Initially presented in black and white, London's show began broadcasting in color during the winter of 1966.

During the early years of the show, London's character was portrayed as having a crush on Debbie Dibley, his employer's daughter, but that story line was later dropped with Debbie's departure explained by a relocation to Hollywood. London subsequently introduced a new imaginary site for the program—a haunted house known as Quigley Mansion that was located next door to the general store and accessible via a secret tunnel. In reality, Quigley Mansion was merely just a model that created an establishing shot, but this artifice was so well done that the stories and plots about ghosts, UFOs and aliens that London created for the haunted house segments became increasingly popular with his viewers. During this same period, London's show also featured a series of public service exchange programs produced by CBS in which he played a reporter trying to improve the newspaper's circulation by adding a children's beat with stories from children.

In August 1967, a troop of Brownies traveled from Girardville, Pennsylvania, to Philadelphia to participate in the taping of two of the show's episodes. Prior to the taping, London gave the girls a tour of the studio and his show's sets, and taught them about key aspects of the show's filming and production. That same summer, London appeared before a large audience in the new community auditorium of the Boscov's department store in Pottsville, Pennsylvania.
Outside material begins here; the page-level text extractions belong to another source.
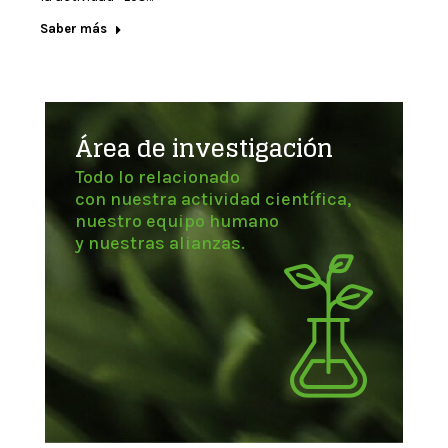
Saber más
Área de investigación
Todo lo relacionado
con nuestra actividad científica,
nuestro equipo humano
y nuestras alianzas.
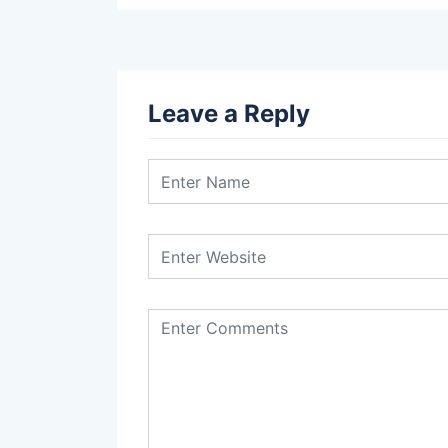
Leave a Reply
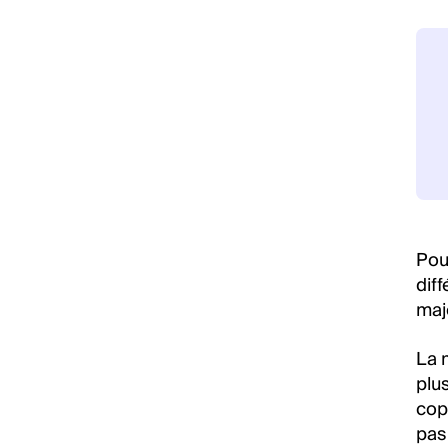
Pou
diff
majo
La 
plus
cop
pas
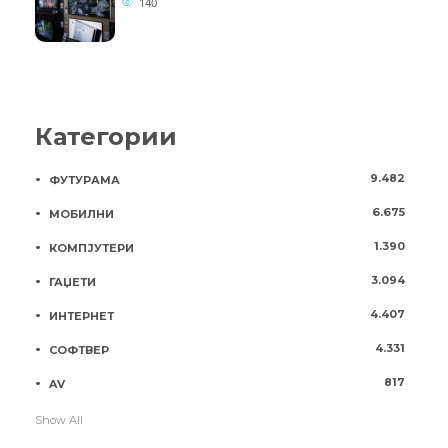
140
Категории
9.482
ФУТУРАМА
6.675
МОБИЛНИ
1.390
КОМПЈУТЕРИ
3.094
ГАЏЕТИ
4.407
ИНТЕРНЕТ
4.331
СОФТВЕР
817
AV
Show All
That same year, London created and starred in "A Gene London Christmas Special." Filmed in color on location at the Camelback Ski Lodge in Pennsylvania's Pocono Mountains and at Valley Forge Chapel, the program featured London's narration of "Why the Chimes Rang" and a performance of class Christmas carols by Philadelphia's Schola Cantorum of St. Francis de Sales Roman Catholic Church. The thirty-minute program aired on WCAU-TV at 5:30 p.m. on December 23, 1967.

===Awards and other honors===
In 1961, London's television program was honored with the Radio-TV Mirror Gold Medal for being among "the Best Children's Programs on Television." In 1962, London's television show was praised by the Philadelphia Society of Clinical Psychologists for its introduction of its "News for Children" segments. The program also won a Freedoms Foundation Award.

Recognized as a highly successful television performer by the 1970s, London taught a course at The New School for Social Research in New York City "on the genius of Walt Disney," according to newspaper reports of his career.

==Fashion designer==
When Cartoon Corners was cancelled, London moved to New York City and became involved in the fashion industry as a dress designer. Until 2001, London operated a retro clothes shop called 'Gene London: The Fan Club' on Manhattan's West 19th Street. In later years, London served as a Hollywood and Broadway fashion consultant and spokesman for the Mikimoto brand of jewelry. As a hobby, London collected costumes worn by movie celebrities (some 60,000 gowns, dresses and fashion accessories).

In July 2002, at the age of 71, London exhibited more than 50 pieces of his Hollywood gown collection at "Gene London Presents: Hollywood Glamour" at the Showboat Casino Hotel in Atlantic City. On May 17, 2003, he once again displayed his gowns at the 80th anniversary celebration of the Old Academy Players in Philadelphia (East Falls), PA. The exhibit included a deep red dress with plunging neckline and fur-trimmed sleeves worn by Philadelphia-born actress Grace Kelly (also known as Princess Grace of Monaco) in the Oscar-winning film The Country Girl (1954).

On October 3, 2009, the Reading Public Museum (Reading, PA) opened "The Magic of Hollywood: the Gene London Costume Collection", featuring more than 100 gowns and costumes.

==Legacy==
On November 20, 2009, London was inducted into the Broadcast Pioneers of Philadelphia's Hall of Fame.

==Personal life==
London married his partner of 39 years, John Thomas, in 2016. The couple had homes in Reading, Pennsylvania, and Florida.

London died on January 19, 2020, in Reading, Pennsylvania, at age 88, after suffering a fall.